Working Papers:
Forward Guidance in an Uncertain World (Job Market Paper)
Abstract
I investigate the impact of state-contingent forward guidance in monetary policy under incomplete markets and aggregate uncertainty. I develop a novel recursive approach using a global solution method that enables a thorough quantitative study of forward guidance contingent on macroeconomic states - a question previously unexplored in the literature. My results reveal that state-contingent forward guidance generates substantially smaller effects on current output, consumption, and inflation than non-state-contingent guidance, which is implemented irrespective of the future state of the economy. Households facing aggregate and idiosyncratic risks have stronger precautionary savings than in the absence of aggregate uncertainty and respond even less to state-contingent policy announcements: state-contingent forward guidance leaves room for uncertainty about future rate shifts and only partially increases the predictability of future policy, thereby limiting its effectiveness. A global solution method in my work allows for a robust analysis of state-contingent forward guidance with aggregate uncertainty, unexplored in prior studies, and infeasible with methods in the literature that rely on local approximations around the steady state or on perfect foresight, making my work a notable contribution to the literature on forward guidance and, more generally, a methodological innovation allowing for the study of broader monetary policy issues in dynamic stochastic environments.

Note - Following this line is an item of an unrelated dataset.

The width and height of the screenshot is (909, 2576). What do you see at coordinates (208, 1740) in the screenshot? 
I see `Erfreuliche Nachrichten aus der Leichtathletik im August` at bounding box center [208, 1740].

Forward Guidance with Incomplete Markets in an Ageing Economy (Under revision)
Abstract
I examine the transmission of forward guidance on macroeconomic aggregates using an overlapping generations (OLG) framework with incomplete markets and an ageing population. I study how heterogeneous household responses across different stages of the lifecycle, with varying exposure to risks, shape aggregate outcomes when the economy experiences a demographic shock and is undergoing a demographic transition driven by population ageing. My findings suggest that middle-aged cohorts, with stronger lifecycle dissaving motives, are particularly sensitive to future interest rate cuts, leading to uneven distributional effects, creating winners and losers across age and asset-holding status. The results enable a better understanding of the distributional consequences of the central bank’s communications and can inform policy announcements to improve their effectiveness.

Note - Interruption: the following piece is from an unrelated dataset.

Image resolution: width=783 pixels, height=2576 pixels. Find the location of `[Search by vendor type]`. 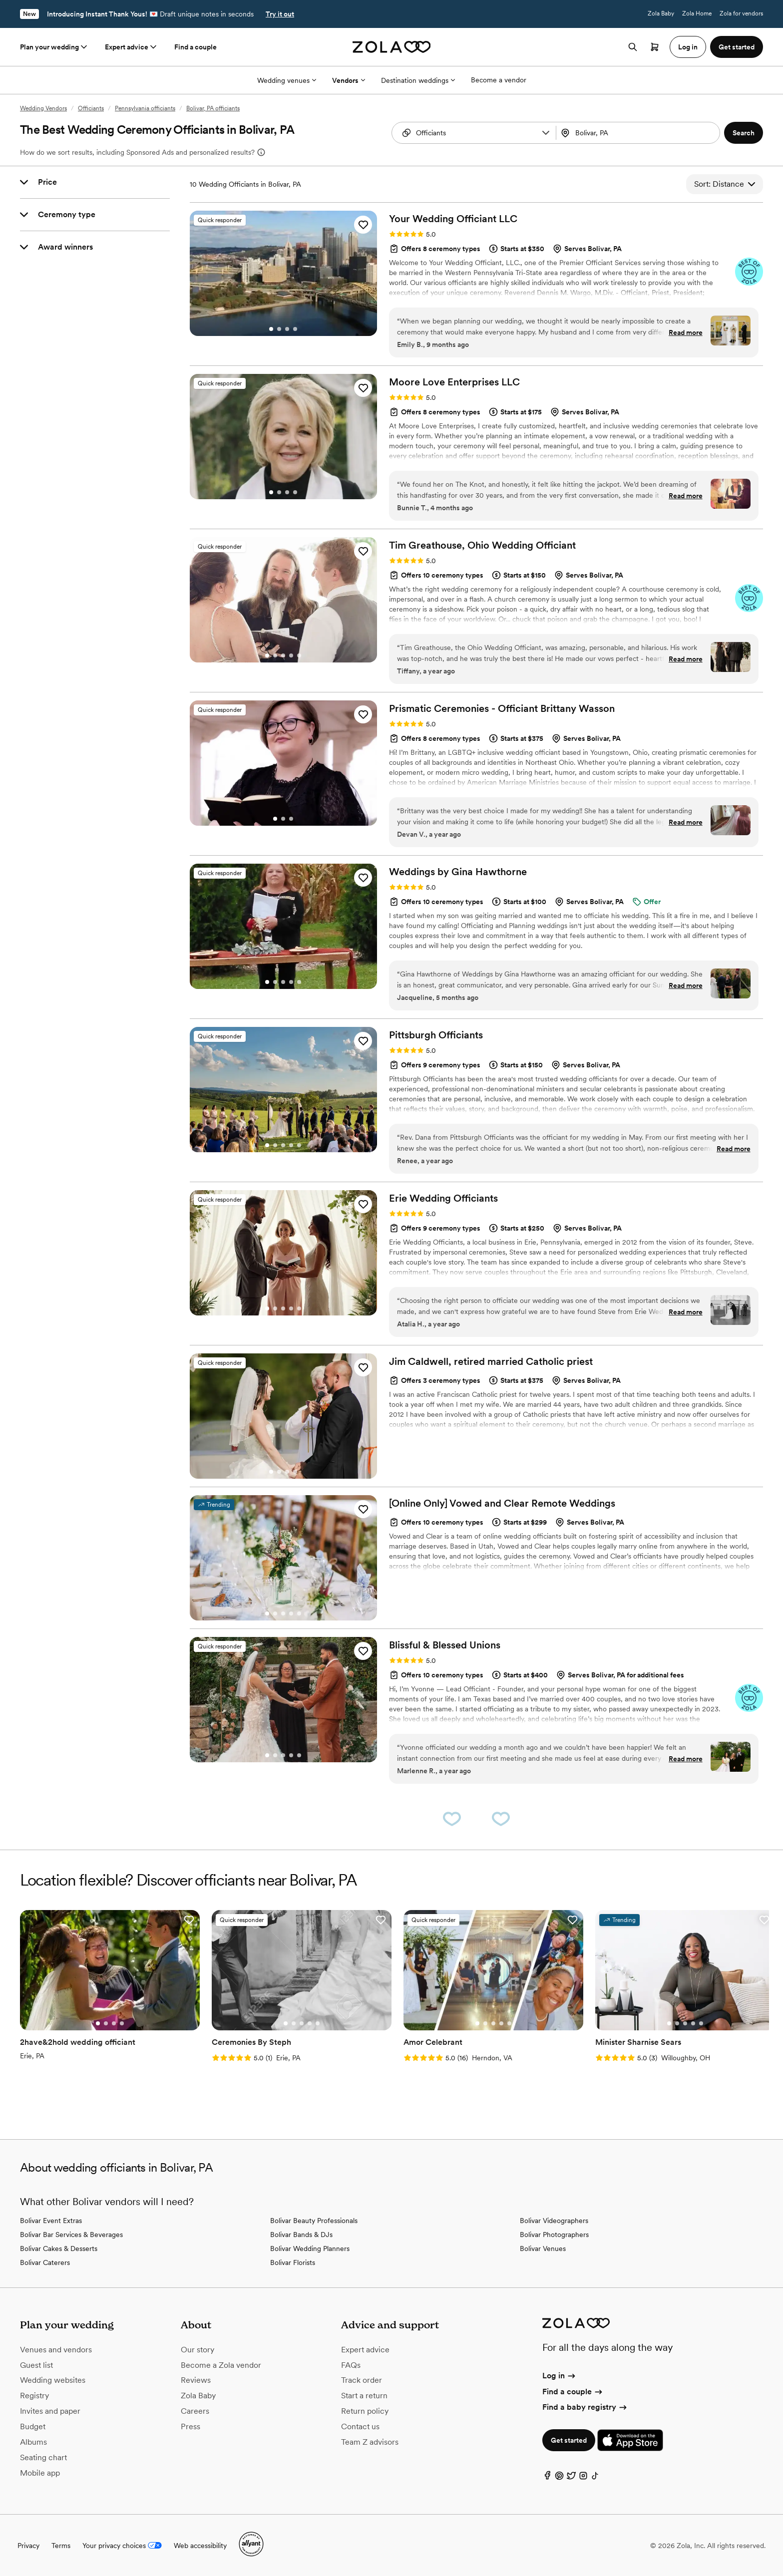

[Search by vendor type] is located at coordinates (475, 132).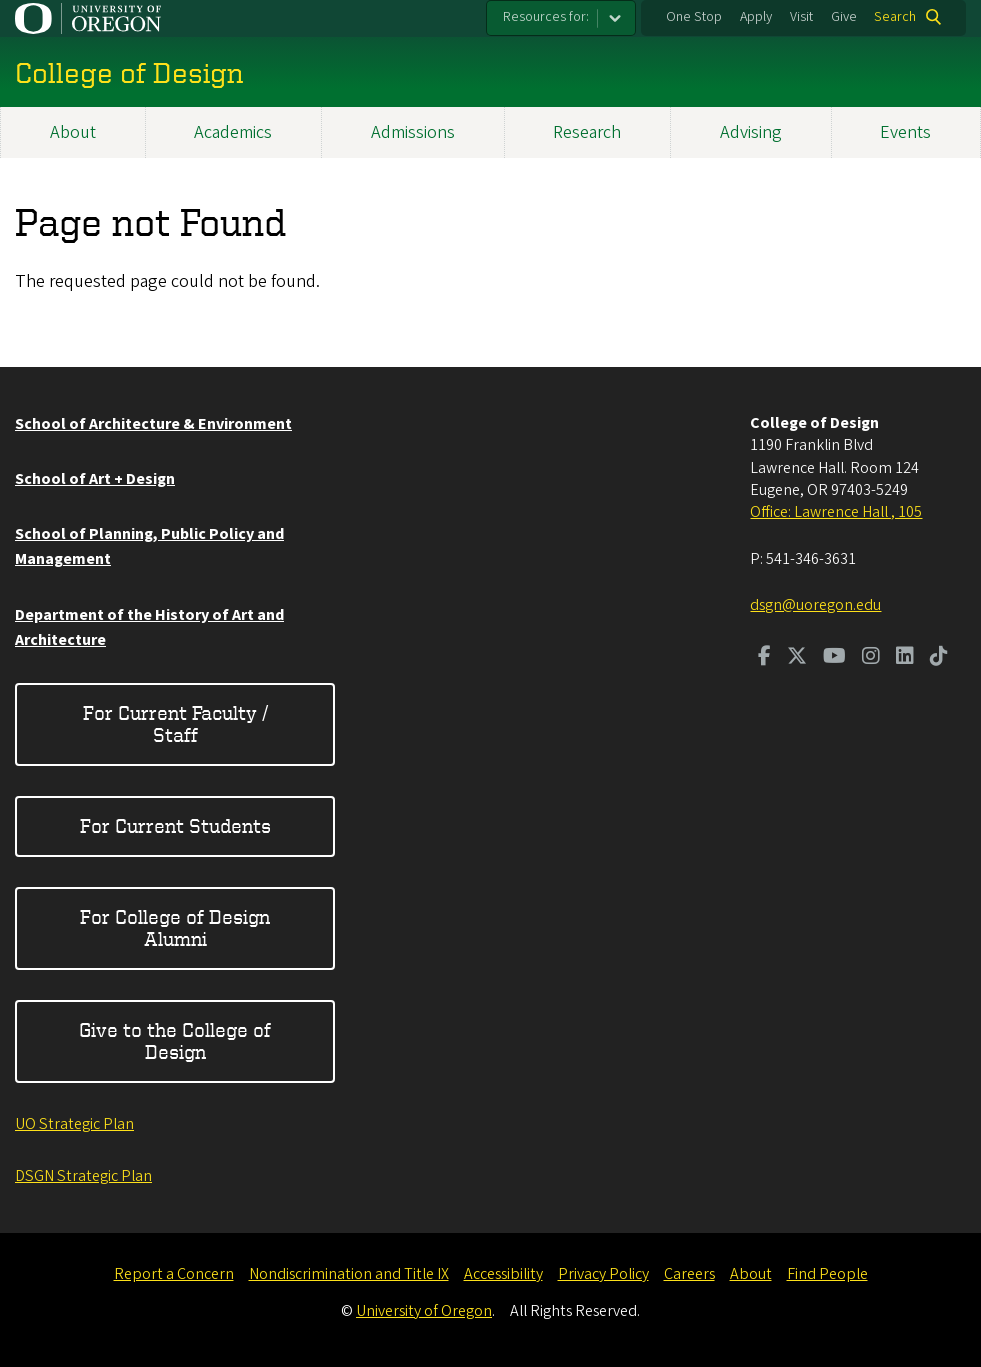 This screenshot has height=1367, width=981. Describe the element at coordinates (175, 825) in the screenshot. I see `For Current Students` at that location.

Effects of Income Risks in a Heterogeneous-Agent Incomplete Markets Economy with Human Capital (Under revision)
Abstract
In this paper, I study the effects of uninsurable idiosyncratic income risks on household consumption and on income inequality in a heterogeneous-agent incomplete-insurance framework with human capital. Households accumulate human capital by withdrawing time from work. I study the optimal decision of households to invest time in human capital for income risks, when households have human capital as the only asset, in one scenario, and in another scenario when households have access to a financial asset. With access only to human capital to hedge against income risks, highly persistent and highly variable income shocks cause the highest variation in the dynamics of time invested in human capital, human capital levels, and consumption. Income inequalities are also highest when the risks are more persistent and dispersed. Subsequently, when a financial asset is introduced, time invested in human capital increases with human capital levels for households with low levels of bond holding, and more so when the income shock is negative. Availability of a financial asset to transfer consumption across time allows households to leverage both assets - human capital and bonds - in complementary ways to insure against income risks which changes the pattern of households' responses to good and bad income shocks in terms of time invested in human capital across levels of human capital and realizations of the income shock.